Pour mieux intégrer les partenaires à la démarche, on peut réfléchir à la mise en place de XLA, pour eXperience Level Agreement, des SLA (Service Level Agreement) 2.0 alignés avec la volonté de mettre le client au cœur de nos exigences de qualité.
Chaos Engineering
L’ingénierie du chaos, ou Chaos Engineering, est une discipline émergente qui vise à éprouver la solidité de l’infrastructure socio-technique afin de toujours mieux préserver la qualité de service. Cette pratique expérimente les lacunes et les faiblesses des applications et de l’infrastructure sur un système distribué. La complexification et l’automatisation des systèmes rendent cette pratique de plus en plus importante pour maintenir l’expérience utilisateur. Expérimentée depuis 7 ans par des pure-player comme Netflix, elle s’est structurée autour de process et d’outils dédiés.
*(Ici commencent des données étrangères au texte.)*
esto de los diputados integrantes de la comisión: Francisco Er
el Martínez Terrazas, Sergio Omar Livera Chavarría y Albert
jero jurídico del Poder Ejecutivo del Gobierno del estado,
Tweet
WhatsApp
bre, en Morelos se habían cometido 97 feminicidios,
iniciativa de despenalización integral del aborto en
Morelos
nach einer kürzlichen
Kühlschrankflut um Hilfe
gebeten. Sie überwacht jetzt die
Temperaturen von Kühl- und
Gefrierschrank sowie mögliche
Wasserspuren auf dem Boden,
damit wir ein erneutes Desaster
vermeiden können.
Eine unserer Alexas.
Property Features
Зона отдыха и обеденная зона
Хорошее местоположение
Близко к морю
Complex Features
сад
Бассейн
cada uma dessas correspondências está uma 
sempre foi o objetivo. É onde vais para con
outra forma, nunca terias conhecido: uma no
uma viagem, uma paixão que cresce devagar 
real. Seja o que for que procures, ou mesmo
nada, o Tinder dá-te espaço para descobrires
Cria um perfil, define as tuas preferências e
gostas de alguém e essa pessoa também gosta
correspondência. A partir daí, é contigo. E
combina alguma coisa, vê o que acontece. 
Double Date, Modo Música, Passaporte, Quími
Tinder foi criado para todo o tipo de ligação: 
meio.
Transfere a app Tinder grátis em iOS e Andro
La question que pose cette discipline est : A quel point votre système est-il proche du précipice et peut sombrer dans le chaos ?
« Everything fails all the time. »
Werner Vogels, CTO Amazon
A chaque instant, quelque chose, quelque part, tombe en panne. Il ne s’agit plus de croiser les doigts pour que ça n’arrive pas, mais de mettre en place la résilience nécessaire dans nos systèmes pour tolérer les pannes, et de s’assurer que cette résilience est opérationnelle et fiable en production.
Il s’agit alors d’effectuer des tests en production :
- Expérimenter pour éprouver nos systèmes : plutôt qu’attendre une panne, il s’agit d’en introduire une pour tester la résilience du système,
- Expérimenter pour apprendre : il ne s’agit pas de provoquer le chaos pour s’amuser, mais bien pour découvrir des faiblesses inconnues de nos systèmes.
Pour en savoir plus : Qu’est-ce que le Chaos Engineering ?
En synthèse
Le chemin vers un système industriel n’est pas une ligne droite, c’est avant tout une aventure humaine pleine d’expérimentations, de succès et d’échecs qui permet à tous de sortir grandis et d’accepter que ce soit une aventure sans fin, que la transformation comme l’amélioration soit continue.
Pour en savoir plus : « Mettre en œuvre DevOps – Comment évoluer vers une DSI agile – 2nd Edition »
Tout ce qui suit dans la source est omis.